“It’s the economy, stupid”–attributed to James Carville
In the the The Atlantic, Peter Beinhart writes:
If you look closely at the current crop of Republican candidates, you can see the beginnings of a similar (to the 2000 campaign) fracturing of the GOP message. Mike Huckabee looks determined to run on cultural decline. Jeb Bush and even Mitt Romney want to focus on using government to help the poor. Every potential candidate except Rand Paul will likely promise defense hikes and a more aggressive, militaristic foreign policy. And every potential GOP candidate, including Rand Paul, will likely unveil a big tax cut, probably unmatched by real reductions in spending.
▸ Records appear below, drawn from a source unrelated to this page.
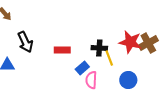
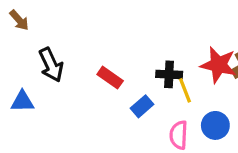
red rectangle: (62, 50) -> (110, 78), turned 35
pink semicircle: (91, 80) -> (179, 135), moved

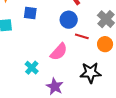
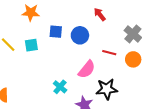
blue circle: (69, 20) -> (80, 35), moved
black star: (91, 73) -> (107, 89), moved

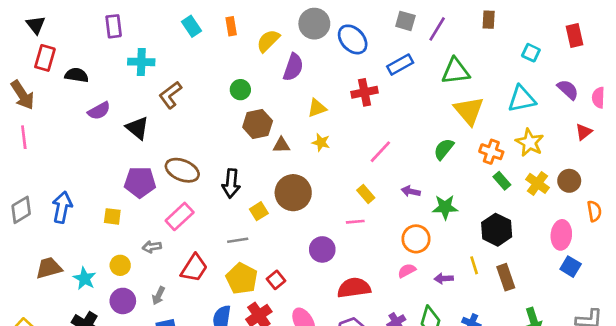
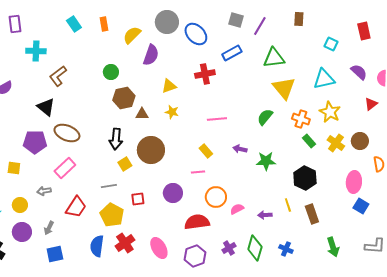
black triangle: (137, 128) -> (46, 107), moved
pink line: (380, 152) -> (217, 119), turned 42
black arrow: (231, 183) -> (116, 139), moved
orange circle: (416, 239) -> (216, 197), moved
red square: (276, 280) -> (138, 199), moved, turned 32

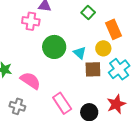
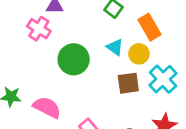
pink cross: (31, 21) -> (39, 29), turned 30
cyan triangle: (80, 53) -> (115, 47), moved

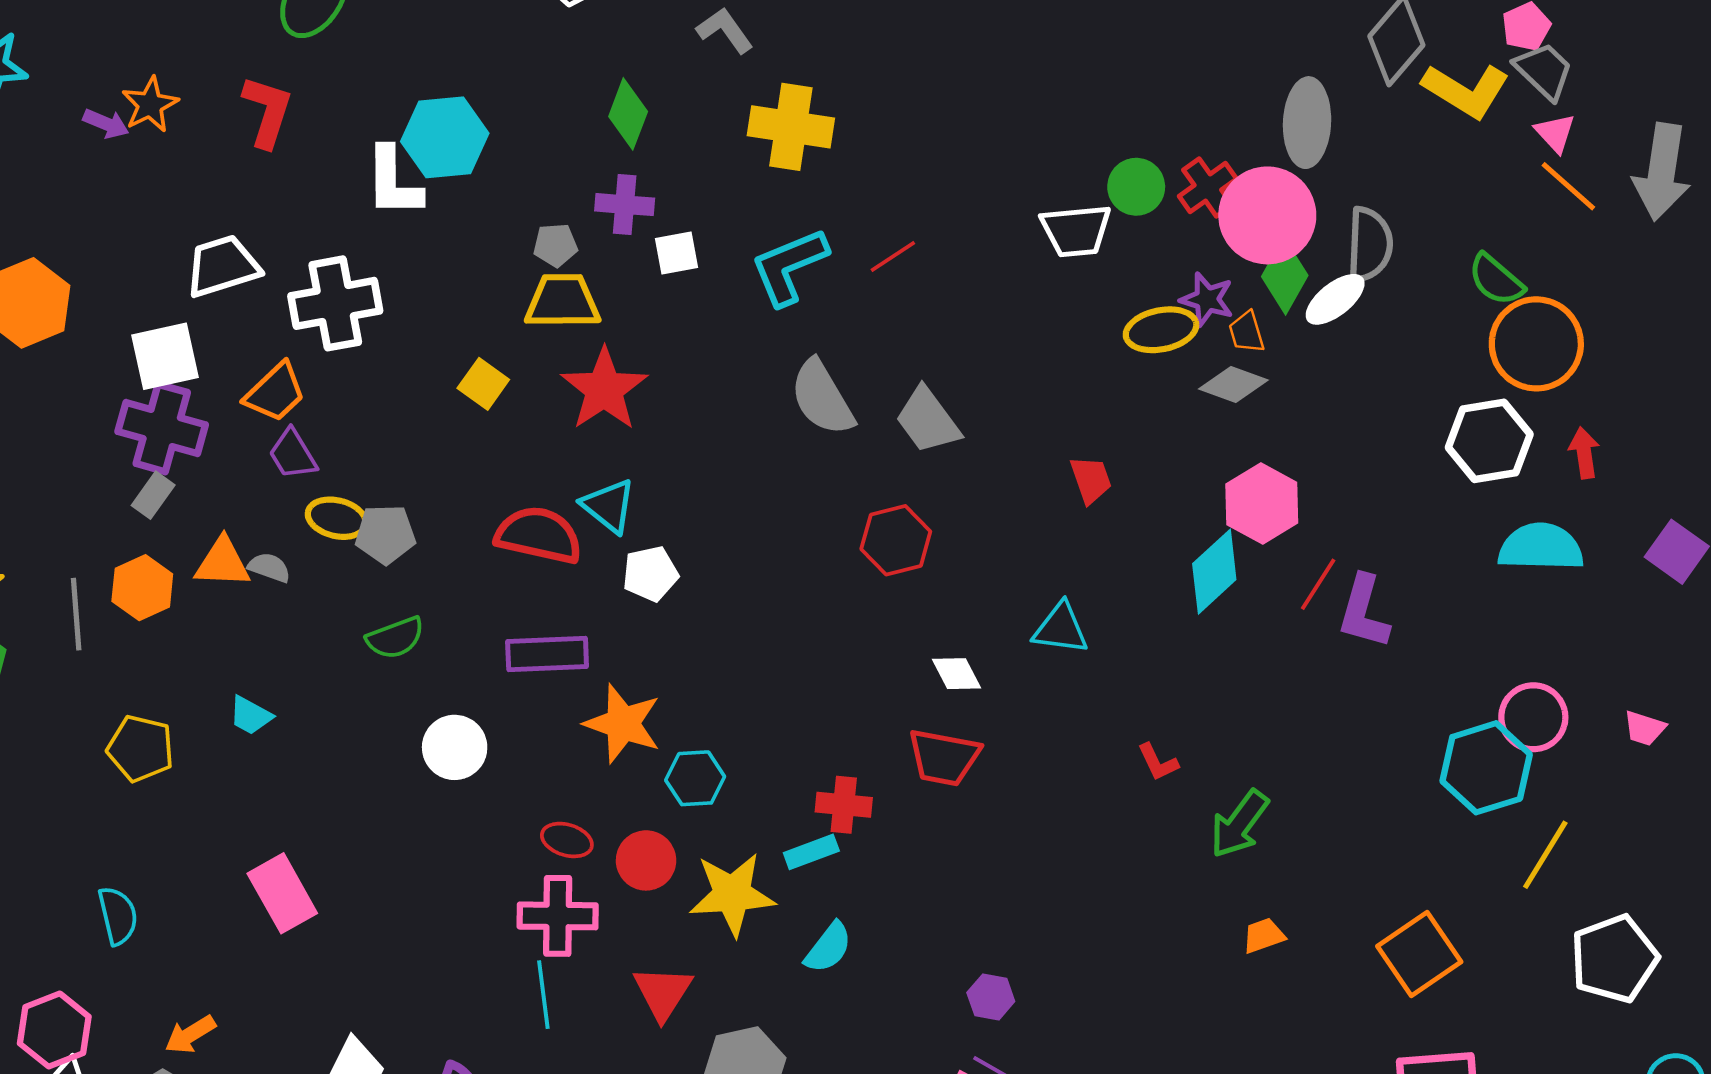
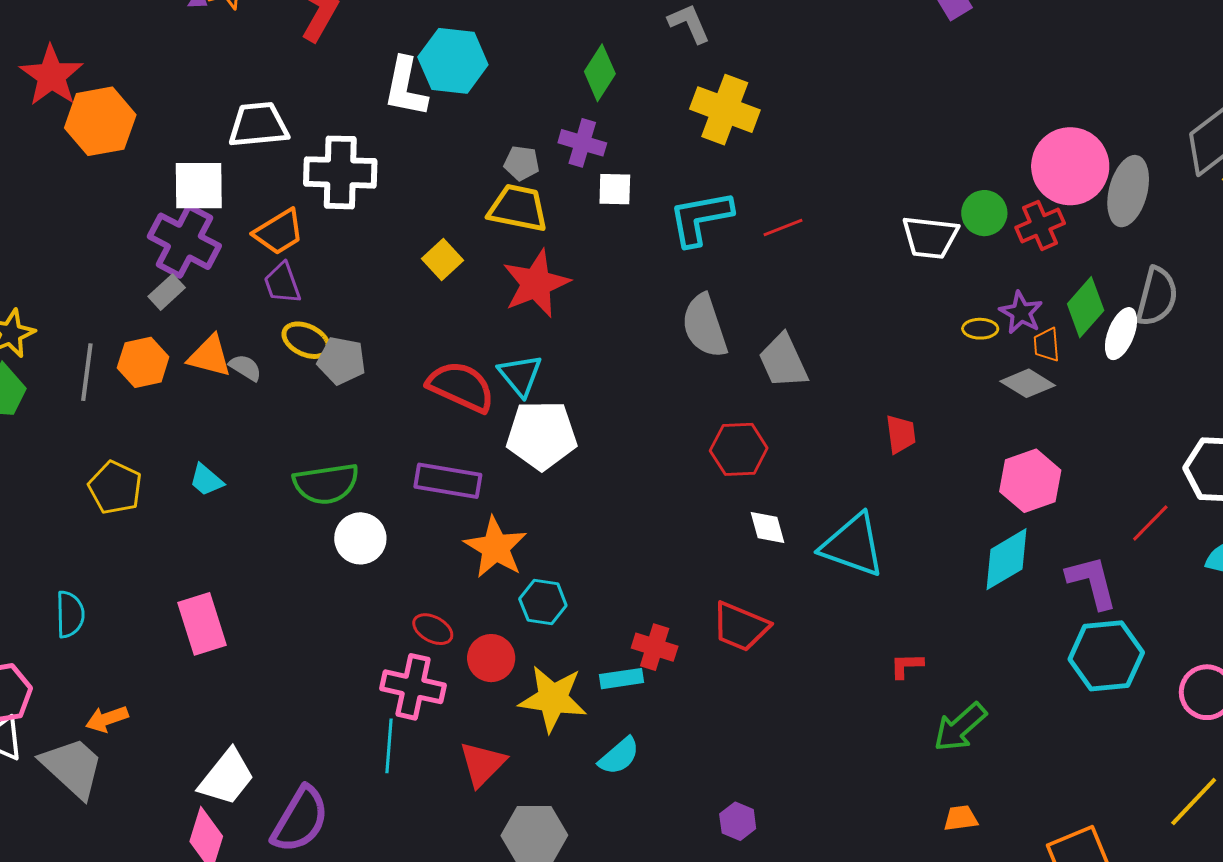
pink circle: (1267, 215) -> (1070, 166), moved
white ellipse: (1335, 299) -> (1121, 334), turned -42
yellow ellipse: (1161, 330) -> (980, 329), size x0.6
cyan diamond: (1214, 572) -> (1006, 559), moved
white pentagon: (650, 574) -> (542, 435), size x1.6
red line: (1318, 584) -> (1150, 523), moved
purple L-shape: (1364, 612) -> (1092, 582), turned 138
cyan triangle: (1061, 628) -> (853, 545), size x1.5
green semicircle: (395, 638) -> (326, 484), moved, size x1.4
white diamond: (957, 674) -> (767, 527), moved
red L-shape: (1158, 762) -> (907, 666), turned 102
cyan hexagon: (1486, 768) -> (1106, 656), moved

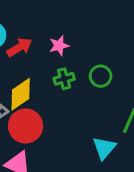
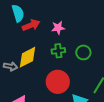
red circle: (26, 126) -> (58, 82), moved

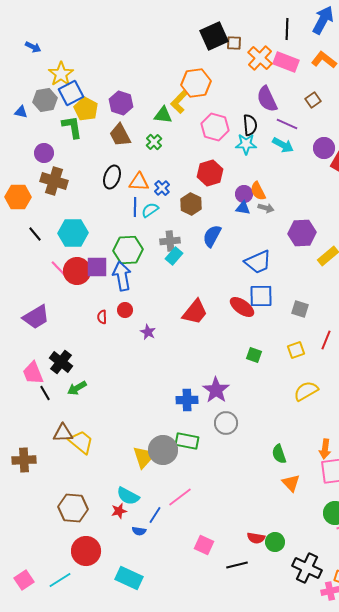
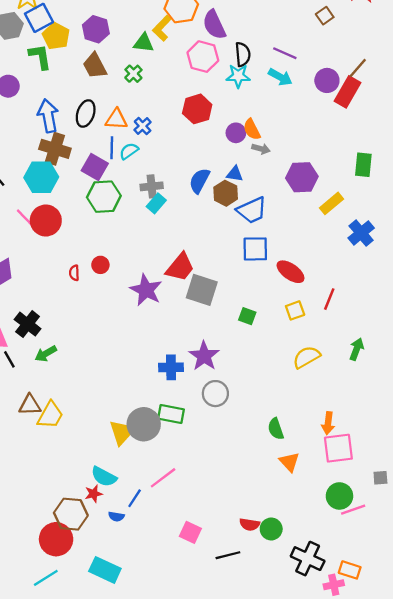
purple semicircle: (267, 99) -> (214, 25), moved
brown square: (313, 100) -> (325, 16), moved
brown cross: (54, 181) -> (55, 149), moved
brown hexagon: (191, 204) -> (226, 193), moved
blue triangle: (243, 208) -> (235, 174), moved
purple square: (97, 267) -> (95, 167), moved, turned 30
blue arrow: (122, 276) -> (48, 116), moved
red ellipse: (242, 307) -> (291, 272), moved
gray square: (300, 309) -> (202, 290), moved, size x1.6
purple star: (148, 332) -> (146, 290), moved, size x1.8
yellow trapezoid: (81, 442) -> (50, 415), turned 80
brown hexagon: (73, 508) -> (71, 514), moved
cyan line: (60, 580) -> (46, 578), moved

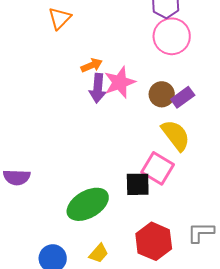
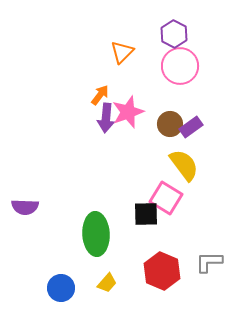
orange triangle: (60, 18) -> (122, 52), moved
orange arrow: (92, 65) -> (100, 95), turned -30
green ellipse: (88, 204) -> (96, 234), turned -63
Even Tom Reed, in his statement on President Obama’s 2015 State of the Union message to Congress, didn’t mention debt or deficit even once.
Addressing the Iowa Freedom Summit, Senator Mike Lee (R-UT) reportedly said the GOP needs to nominate a principled conservative, one who is “conservative every day and not just during the campaign.”
However, Lee also reportedly said he is concerned about an “opportunity deficit” that is “trapping poor families in poverty while rigging the system to benefit political and economic elites” while “squeezing America’s middle class.”
More and more Republicans, like Senator Lee, are recognizing the need to do something to help the many Americans struggling to join or stay in the middle class–Romney, Bush, Rubio, Cruz, Paul. But like Senator Lee, they face a dilemma–there is no way to promote economic justice while fastidiously promoting the interests of the wealthy. They are still trying to do that–at the Koch conference candidates continued to promise potential donors no tax increases for the wealthy. Republicans clearly need to abandon their long standing dogma–welfare for corporations and low taxes for the rich.